Zijin's move to take greater control over the Kamoa-Kakula copper deposit further cements China's dominance of the Congolese mining sector where it already owns a vast majority of cobalt deposits
One of the largest miners in China has increased its stake in Democratic Republic of the Congo (DRC) mining partner Ivanhoe Mines from 9.8% to 13.9%, as the country looks to further monopolise the Congolese copper industry.
Shanghang-based Zijin purchased 35.7 million shares from Citic Metal, another Ivanhoe shareholder based in China with a 26.4% stake, and 12.9 million shares from the Canadian firm’s founder Robert Friedland.
The deal leaves the two Chinese mining companies as the majority shareholders in the Canadian firm, whose primary asset in the war-torn DRC is the Kamoa-Kakula copper deposit in which the country’s government also owns a 20% share.
Ivanhoe estimates its planned mine at the deposit could deliver up to 382,000 tonnes of copper a year for the next decade, with a potential increase to 740,000 tonnes beyond 2030, which would make it the second-most productive copper mine in the world.
Initial production from the under-construction Kakula facility is scheduled for the end of 2021, with another three mines in the pipeline.
Friedland said: “This rebalancing share purchase and sale agreement once again proves the high level of trust and strategic cooperation between Ivanhoe Mines, Citic Metal and Zijin Mining.”

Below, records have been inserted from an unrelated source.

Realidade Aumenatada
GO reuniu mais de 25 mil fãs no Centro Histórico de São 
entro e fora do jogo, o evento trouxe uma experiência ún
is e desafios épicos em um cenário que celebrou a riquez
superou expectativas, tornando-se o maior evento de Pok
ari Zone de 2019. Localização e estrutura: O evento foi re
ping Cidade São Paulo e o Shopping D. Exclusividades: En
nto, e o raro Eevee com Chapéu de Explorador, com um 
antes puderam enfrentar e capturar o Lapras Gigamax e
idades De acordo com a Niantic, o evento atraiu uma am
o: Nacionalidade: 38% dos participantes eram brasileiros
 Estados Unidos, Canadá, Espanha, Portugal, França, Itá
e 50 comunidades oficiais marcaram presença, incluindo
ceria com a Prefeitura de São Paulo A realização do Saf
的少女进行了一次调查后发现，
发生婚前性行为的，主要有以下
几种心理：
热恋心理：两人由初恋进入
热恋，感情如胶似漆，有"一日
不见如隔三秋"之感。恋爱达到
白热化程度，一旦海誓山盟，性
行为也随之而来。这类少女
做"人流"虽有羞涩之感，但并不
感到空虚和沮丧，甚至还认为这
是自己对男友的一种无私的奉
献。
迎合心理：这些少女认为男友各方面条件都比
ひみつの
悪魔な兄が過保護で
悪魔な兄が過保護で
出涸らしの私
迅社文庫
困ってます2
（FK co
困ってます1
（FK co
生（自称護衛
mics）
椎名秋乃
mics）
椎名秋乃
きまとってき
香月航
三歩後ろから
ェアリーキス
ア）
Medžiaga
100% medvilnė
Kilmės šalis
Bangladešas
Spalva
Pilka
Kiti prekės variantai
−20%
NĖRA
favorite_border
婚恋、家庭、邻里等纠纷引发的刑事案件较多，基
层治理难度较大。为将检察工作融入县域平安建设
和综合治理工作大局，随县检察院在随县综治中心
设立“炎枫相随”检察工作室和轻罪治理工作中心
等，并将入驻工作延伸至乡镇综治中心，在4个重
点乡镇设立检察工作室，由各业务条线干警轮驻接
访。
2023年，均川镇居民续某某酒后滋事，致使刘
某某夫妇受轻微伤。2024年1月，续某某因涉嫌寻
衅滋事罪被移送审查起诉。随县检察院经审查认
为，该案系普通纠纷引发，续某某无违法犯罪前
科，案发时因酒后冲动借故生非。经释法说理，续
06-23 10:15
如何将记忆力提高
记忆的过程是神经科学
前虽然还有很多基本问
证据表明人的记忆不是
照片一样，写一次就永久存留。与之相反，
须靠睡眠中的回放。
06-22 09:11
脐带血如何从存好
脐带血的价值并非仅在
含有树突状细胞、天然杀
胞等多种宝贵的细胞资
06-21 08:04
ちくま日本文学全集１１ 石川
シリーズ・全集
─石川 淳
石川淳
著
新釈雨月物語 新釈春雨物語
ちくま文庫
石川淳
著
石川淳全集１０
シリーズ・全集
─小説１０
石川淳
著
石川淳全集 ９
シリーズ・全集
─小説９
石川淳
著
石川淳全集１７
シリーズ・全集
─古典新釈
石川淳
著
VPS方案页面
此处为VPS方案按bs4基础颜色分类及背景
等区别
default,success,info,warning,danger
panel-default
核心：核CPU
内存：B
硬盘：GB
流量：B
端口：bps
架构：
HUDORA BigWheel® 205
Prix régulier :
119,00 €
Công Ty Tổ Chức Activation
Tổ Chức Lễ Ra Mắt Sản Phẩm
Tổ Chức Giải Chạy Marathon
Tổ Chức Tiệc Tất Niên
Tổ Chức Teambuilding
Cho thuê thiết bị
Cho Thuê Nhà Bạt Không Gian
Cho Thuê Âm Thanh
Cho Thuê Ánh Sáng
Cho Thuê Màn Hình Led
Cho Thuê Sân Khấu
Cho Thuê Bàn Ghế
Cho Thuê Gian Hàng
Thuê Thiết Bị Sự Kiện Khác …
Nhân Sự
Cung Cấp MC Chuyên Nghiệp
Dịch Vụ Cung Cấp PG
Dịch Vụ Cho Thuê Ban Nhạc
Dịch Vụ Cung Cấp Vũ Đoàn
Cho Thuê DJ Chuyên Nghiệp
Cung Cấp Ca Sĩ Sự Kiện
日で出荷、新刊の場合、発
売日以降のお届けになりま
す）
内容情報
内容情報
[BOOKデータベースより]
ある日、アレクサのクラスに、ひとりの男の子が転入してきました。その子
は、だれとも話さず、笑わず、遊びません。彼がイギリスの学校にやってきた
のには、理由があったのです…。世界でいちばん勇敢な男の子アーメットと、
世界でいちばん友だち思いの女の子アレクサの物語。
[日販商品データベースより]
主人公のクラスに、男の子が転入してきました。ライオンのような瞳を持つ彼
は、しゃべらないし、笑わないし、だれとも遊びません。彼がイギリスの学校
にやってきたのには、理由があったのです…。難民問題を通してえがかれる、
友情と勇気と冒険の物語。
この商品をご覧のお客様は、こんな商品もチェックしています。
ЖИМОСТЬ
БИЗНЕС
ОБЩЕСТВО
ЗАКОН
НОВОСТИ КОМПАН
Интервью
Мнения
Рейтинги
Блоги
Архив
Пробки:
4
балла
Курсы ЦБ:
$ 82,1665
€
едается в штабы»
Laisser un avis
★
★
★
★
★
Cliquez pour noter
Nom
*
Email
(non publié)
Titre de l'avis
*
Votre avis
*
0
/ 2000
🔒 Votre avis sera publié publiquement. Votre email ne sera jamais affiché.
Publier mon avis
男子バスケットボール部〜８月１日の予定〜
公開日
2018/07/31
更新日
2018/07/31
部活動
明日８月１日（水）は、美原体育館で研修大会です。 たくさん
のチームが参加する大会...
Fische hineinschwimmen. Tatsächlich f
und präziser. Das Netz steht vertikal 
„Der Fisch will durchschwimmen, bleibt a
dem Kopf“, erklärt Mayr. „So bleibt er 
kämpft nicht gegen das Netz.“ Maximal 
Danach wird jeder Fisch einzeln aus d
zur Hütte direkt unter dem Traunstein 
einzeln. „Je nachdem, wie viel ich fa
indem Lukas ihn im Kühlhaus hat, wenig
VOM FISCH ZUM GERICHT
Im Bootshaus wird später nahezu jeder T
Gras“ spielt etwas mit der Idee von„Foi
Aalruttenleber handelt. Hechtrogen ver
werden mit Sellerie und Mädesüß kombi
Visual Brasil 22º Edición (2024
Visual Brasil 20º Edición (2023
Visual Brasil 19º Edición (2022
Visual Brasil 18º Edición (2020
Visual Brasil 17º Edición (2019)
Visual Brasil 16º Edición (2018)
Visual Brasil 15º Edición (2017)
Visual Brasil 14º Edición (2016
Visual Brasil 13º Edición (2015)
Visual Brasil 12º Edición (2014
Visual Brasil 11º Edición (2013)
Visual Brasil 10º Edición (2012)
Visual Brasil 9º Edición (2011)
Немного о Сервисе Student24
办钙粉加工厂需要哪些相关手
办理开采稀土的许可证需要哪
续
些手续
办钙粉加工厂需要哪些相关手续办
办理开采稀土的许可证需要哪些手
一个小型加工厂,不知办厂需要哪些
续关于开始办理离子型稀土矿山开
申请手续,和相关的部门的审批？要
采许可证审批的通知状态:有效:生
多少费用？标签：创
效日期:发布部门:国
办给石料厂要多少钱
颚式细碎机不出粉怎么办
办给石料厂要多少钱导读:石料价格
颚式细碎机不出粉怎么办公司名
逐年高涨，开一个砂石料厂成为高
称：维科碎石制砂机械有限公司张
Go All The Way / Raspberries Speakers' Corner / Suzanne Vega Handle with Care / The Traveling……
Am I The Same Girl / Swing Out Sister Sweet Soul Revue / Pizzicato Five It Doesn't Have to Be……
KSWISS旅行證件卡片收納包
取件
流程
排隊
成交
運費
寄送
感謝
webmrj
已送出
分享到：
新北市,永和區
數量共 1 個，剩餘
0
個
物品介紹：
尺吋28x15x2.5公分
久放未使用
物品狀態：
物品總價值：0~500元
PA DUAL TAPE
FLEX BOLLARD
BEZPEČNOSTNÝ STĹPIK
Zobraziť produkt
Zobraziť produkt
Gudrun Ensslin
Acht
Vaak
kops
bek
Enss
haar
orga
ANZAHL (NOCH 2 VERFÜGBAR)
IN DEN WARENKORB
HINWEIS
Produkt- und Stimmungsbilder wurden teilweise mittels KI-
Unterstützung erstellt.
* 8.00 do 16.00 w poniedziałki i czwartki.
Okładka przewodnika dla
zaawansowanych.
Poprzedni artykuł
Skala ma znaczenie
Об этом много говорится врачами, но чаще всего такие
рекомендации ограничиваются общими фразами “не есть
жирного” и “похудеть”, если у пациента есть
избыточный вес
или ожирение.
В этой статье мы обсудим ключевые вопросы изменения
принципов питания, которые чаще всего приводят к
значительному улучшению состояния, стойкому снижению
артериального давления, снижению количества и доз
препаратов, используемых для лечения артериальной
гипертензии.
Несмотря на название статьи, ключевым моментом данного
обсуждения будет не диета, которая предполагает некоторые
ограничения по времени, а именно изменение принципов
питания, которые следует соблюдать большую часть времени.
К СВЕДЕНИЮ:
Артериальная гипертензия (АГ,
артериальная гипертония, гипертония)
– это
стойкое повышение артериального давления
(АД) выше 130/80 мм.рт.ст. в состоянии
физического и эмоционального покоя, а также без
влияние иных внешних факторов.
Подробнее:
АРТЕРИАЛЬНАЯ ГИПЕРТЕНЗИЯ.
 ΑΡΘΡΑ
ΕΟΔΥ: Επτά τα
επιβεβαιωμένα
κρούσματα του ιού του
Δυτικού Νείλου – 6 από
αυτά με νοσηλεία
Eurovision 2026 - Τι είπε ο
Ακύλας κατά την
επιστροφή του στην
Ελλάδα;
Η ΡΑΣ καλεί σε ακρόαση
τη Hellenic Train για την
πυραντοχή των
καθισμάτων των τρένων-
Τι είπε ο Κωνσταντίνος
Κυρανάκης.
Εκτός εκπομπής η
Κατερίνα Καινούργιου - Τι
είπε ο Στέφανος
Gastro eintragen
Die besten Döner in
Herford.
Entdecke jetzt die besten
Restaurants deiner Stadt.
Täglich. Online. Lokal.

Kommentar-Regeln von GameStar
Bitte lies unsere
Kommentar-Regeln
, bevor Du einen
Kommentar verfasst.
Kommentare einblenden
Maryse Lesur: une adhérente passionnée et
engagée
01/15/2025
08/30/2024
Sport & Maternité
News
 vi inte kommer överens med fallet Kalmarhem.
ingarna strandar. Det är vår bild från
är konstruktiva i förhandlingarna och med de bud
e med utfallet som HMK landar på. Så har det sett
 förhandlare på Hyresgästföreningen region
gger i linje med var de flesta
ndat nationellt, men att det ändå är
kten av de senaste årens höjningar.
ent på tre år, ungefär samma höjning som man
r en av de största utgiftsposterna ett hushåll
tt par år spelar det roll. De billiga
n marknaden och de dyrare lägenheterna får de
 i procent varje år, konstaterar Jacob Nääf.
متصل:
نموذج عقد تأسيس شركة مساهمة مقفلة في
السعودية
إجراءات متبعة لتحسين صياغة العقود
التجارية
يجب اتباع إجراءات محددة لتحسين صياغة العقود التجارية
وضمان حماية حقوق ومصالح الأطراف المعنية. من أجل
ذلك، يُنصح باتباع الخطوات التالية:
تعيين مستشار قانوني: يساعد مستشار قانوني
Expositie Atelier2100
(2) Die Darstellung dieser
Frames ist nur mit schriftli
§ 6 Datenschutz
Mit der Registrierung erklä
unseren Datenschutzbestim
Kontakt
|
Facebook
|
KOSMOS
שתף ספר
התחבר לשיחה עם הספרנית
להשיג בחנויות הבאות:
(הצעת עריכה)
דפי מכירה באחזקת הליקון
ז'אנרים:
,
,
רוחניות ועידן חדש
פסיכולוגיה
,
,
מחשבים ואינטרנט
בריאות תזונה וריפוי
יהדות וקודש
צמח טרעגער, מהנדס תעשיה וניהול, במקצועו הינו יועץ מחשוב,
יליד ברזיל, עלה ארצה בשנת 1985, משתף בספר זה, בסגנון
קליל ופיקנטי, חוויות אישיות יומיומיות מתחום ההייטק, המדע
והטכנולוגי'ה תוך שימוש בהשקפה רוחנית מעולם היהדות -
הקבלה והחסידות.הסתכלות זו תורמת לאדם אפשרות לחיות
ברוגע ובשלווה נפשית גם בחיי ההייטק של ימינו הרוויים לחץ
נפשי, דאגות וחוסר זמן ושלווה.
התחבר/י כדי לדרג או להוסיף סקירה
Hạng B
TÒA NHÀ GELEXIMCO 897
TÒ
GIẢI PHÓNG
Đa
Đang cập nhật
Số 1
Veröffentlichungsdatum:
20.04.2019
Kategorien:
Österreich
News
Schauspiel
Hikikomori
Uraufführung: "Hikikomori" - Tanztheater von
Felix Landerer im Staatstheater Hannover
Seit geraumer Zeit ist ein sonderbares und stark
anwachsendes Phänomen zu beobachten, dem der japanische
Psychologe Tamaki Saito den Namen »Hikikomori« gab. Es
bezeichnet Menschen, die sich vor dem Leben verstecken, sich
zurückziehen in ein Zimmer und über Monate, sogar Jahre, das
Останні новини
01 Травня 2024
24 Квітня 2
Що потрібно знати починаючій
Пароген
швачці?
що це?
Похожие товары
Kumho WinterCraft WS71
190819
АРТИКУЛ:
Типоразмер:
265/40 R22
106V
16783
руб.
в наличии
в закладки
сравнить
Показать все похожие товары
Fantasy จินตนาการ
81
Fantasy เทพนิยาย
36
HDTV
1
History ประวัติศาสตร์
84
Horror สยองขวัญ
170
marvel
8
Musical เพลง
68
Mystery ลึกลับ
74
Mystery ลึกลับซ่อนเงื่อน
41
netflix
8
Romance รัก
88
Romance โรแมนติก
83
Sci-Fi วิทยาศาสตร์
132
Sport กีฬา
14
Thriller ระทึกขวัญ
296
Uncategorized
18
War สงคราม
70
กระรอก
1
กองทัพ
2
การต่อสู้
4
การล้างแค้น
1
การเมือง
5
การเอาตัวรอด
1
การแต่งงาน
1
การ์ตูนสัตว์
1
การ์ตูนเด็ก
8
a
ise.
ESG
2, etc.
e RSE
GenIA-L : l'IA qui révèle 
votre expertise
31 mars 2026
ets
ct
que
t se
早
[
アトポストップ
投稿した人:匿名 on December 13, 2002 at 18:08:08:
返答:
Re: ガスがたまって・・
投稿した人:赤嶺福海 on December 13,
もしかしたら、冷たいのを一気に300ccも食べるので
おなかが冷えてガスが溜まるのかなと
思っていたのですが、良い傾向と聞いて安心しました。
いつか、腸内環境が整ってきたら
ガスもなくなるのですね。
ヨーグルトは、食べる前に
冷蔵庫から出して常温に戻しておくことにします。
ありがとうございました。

China’s monopoly of DRC mining sector
Zijin’s move to take greater control over the Kamoa-Kakula copper deposit further cements China’s dominance of the Congolese mining sector where it already owns a vast majority of cobalt deposits.
The country has got out in front of its fellow investors and secured much of the metal’s reserves in the DRC – a particularly strong position to hold given the scarcity of the commodity outside of the politically volatile country.
With no practical alternatives to cobalt available as far as the construction of batteries is concerned, this single-country control could create a trading bottleneck that will see prices in regions away from China sky-rocket.
Mike Orme, a senior analyst with market intelligence firm GlobalData’s thematic research team, said: “China controls seven of the largest DRC mines, led by Molybdenum, and, in the process, over half DRC’s cobalt supplies.
“Moreover, the owners of the mines it doesn’t control mostly sell to Chinese traders and Chinese cobalt refineries in any case, and that includes Glencore, owner of the Katanga mine, DRC’s single largest mine.
“China’s refineries, fed in large part by feed stuff from Chinese-owned mines, supply 80% of the world’s battery-ready high-grade cobalt.
“Control of the critical raw materials, including cobalt, and the world-beating processing and manufacturing capacity will determine who holds the balance of industrial power in the automotive and energy storage industries
“In the global scramble to secure forward supplies and escape the vagaries of the spot market, China holds that whip hand.”